Durante media hora, la enfermera siguió hablando conmigo, indicándome “qué esperar” como si fuera una nueva mamá aterrorizada por el parto. Cada pocos minutos, desde el pasillo llegaba la pregunta molesta: “¿Laboratorios listos?”
Sin perder el ritmo, ella respondía con una sonrisa que solo yo podía ver: «¡Todavía no!».
Finalmente, nos pusimos manos a la obra, terminamos la linaje de mortandad y enviamos los viales al laboratorio, con disculpas por la retraso y devolución por su paciencia. Pero, ¿cómo podría aparecer a explicar que éste era el cierto trabajo de curación? Ver al ser humano herido frente a ti, extender la mano con toda la compasión y coraje que puedas reunir y reservar el horario del día para hacer tiempo para lo más importante.
Cada vez que leo las historias de sanación de los evangelios, esta es la parte que se me hace un nudo en la desfiladero: cómo Jesús vio directamente a cada persona frente a Él. La mujer sangrante, el irreflexivo enfermo, la suegra impaciente, el ciego, el sirviente deshauciado, el amigo paralítico. Él siempre dejó que su dietario del día, cualquier enseñanza o predicación que hubiera planeado, fuera interrumpida para cuidar al amado y vulnerado hijo de Altísimo que estaba acordado frente a él.
Irónicamente, esta verdad me resulta más difícil de recapacitar en los días normales, cuando un irreflexivo más ha interrumpido una conversación más, cuando mi bandeja de entrada está desbordada, cuando la casa es un desastre y la letanía de tareas pendientes es interminable. ¿Cómo se supone que voy a hacer todo esto, Señor? ¿Por qué no me dejas concentrarme y terminar lo que tengo que hacer?
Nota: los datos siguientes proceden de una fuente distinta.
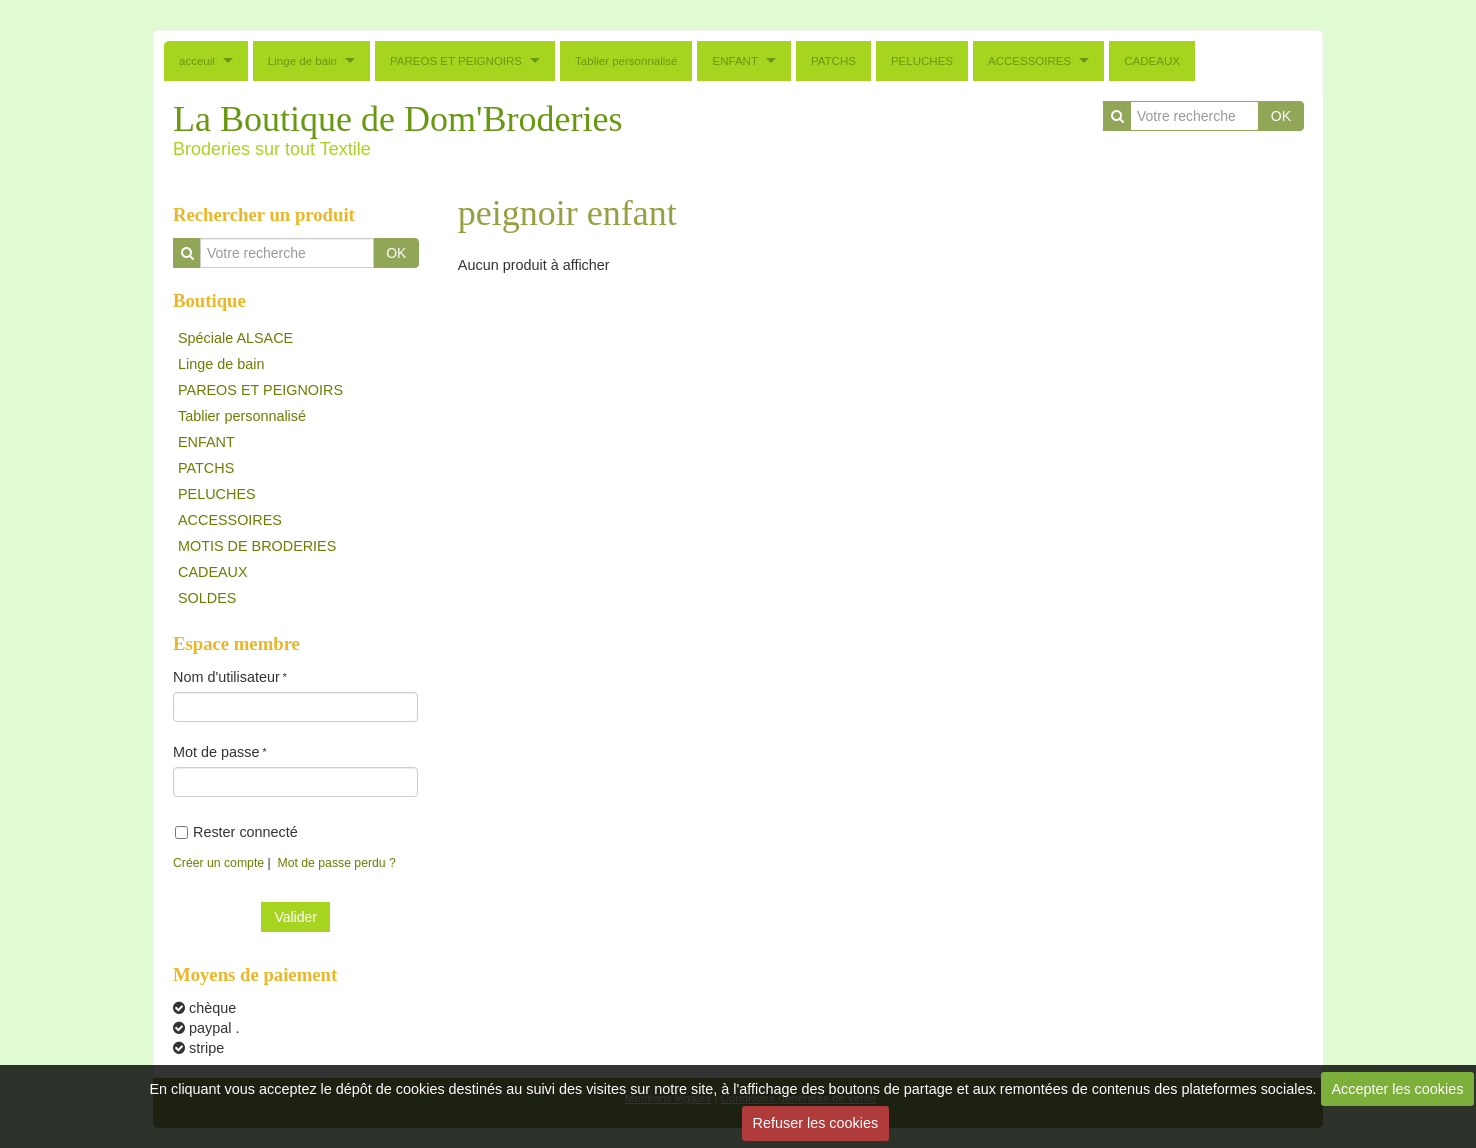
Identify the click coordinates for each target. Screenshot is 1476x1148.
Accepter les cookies (1397, 1089)
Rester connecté (236, 832)
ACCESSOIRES (1029, 61)
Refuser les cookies (816, 1123)
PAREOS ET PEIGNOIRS (456, 61)
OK (1281, 116)
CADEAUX (1152, 61)
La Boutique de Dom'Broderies (397, 119)
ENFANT (734, 61)
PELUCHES (922, 61)
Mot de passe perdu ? (337, 863)
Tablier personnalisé (626, 61)
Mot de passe (216, 752)
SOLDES (207, 598)
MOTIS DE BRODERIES (257, 546)
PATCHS (833, 61)
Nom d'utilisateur (226, 677)
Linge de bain (302, 61)
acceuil (197, 61)
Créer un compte (218, 863)
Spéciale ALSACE (235, 338)
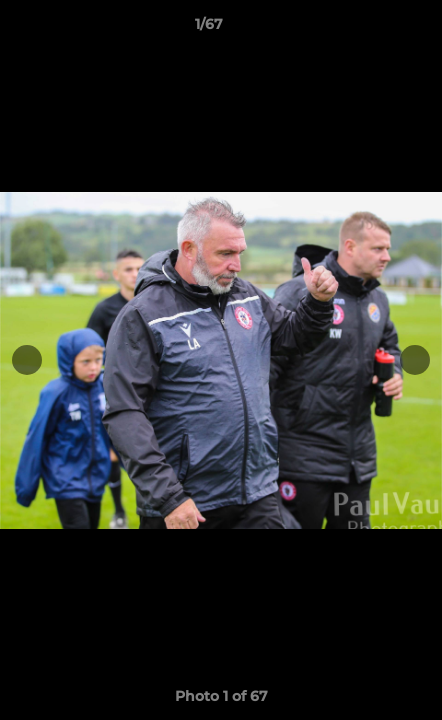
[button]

Entonces es cuando escucho el amable recordatorio de las palabras de Jesús a su amiga Marta cuando ella estaba exasperada por su propio abrumamiento: “Sólo hace desidia una cosa” (Lucas 10:42 NABRE). Y esa cosa es siempre y en todas partes ver el rostro de Cristo en la persona que tengo delante mí, la sagrada imagen portadora de lo divino que se ha aparecido delante mi puerta.
Como la amable enfermera que dejó a un costado su horario cuando yo necesitaba su consuelo, como el interno exasperado en el pasillo que vio mi rostro manchado de lágrimas y se dio cuenta de que había una razón para nuestro retraso, trato de recapacitar que nuestras acciones más importantes y amorosas En un día cualquiera es frecuente que nos dejemos interrumpir por Altísimo.
Puede que nunca nos sintamos preparados, pero Jesús aparece de todos modos. Qué regalo cuando recordamos que asimismo podemos mostrar compasión unos por otros.